Since its inception earlier this year, the Epic Games Store has been aggressively pursuing exclusives. So far, the company has tied up exclusive rights to The Division 2, Borderlands 3, and Metro Exodus. While Epic has said the practice is a protest against Steam’s price structure, gamers have reacted angrily. They believe the Epic Games Store is killing competition and going against the ethos of PC gaming, which is supposed to be open. On Twitter yesterday, Sweeney seemed to make a peace offering to Steam owner Valve. He says if Valve matches Epic’s revenue share (12% cut for the company, remainder to the developer), Epic will stop pursuing exclusives.

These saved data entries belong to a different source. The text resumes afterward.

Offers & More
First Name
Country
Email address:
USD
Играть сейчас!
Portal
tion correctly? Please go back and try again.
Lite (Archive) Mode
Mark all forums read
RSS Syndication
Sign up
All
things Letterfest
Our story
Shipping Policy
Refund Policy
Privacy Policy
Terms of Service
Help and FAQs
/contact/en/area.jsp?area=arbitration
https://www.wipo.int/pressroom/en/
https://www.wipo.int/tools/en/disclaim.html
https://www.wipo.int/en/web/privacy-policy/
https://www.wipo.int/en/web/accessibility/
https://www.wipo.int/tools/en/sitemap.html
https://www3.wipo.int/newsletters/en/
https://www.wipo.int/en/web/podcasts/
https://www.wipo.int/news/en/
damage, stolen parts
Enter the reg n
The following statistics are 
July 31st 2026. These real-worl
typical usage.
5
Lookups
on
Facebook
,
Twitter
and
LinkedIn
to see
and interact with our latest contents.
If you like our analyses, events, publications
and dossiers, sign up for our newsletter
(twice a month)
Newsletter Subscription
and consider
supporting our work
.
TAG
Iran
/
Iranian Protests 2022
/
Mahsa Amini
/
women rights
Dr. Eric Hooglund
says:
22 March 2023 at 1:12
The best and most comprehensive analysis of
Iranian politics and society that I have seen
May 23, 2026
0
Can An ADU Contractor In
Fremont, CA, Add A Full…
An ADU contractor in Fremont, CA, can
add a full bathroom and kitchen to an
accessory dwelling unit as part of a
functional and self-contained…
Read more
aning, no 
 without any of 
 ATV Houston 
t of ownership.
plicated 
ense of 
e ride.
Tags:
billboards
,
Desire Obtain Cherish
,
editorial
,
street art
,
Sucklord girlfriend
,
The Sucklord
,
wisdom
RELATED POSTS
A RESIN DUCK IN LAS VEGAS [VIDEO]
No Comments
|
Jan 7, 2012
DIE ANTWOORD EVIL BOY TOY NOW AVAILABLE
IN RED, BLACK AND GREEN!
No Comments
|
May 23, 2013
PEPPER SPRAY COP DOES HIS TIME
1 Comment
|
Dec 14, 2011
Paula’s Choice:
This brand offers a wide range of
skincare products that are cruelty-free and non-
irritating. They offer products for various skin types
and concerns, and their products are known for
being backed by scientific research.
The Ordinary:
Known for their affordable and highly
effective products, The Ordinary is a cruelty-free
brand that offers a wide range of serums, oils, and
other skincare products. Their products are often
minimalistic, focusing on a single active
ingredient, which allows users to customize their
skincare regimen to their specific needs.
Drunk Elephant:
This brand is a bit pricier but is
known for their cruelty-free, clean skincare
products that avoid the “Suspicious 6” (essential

— Tim Sweeney (@TimSweeneyEpic) April 25, 2019 Despite many games protesting against Epic Games, the fledgling store already has over 85 million customers. During the launch of the store, the company said exclusives were aimed at changing the industry: “But at some point, hopefully people just come [to the store], or the industry moves down and matches us. … At some point, we could go to zero, or we could go to very, very few major exclusives in any given year,” said Steve Allison, head of Epic Games Store. “We’ll definitely not be doing them at the scale we’re doing now, not for an extended period of time.”
Not Happening
However, while Sweeney’s latest comments may suggest progress, GamesBeat editor Jeff Grubb points out his proposal is impossible. “This is the bar because he knows Valve can’t do it. To make 88 percent work, Valve would have to stop issuing unlimited free codes to developers (killing many other third-party stores), and it’d have to stop taking many non-credit-card payments options.” In other words, Sweeney is after some free goodwill while knowing Valve will never commit and Epic Games will not abandon exclusives.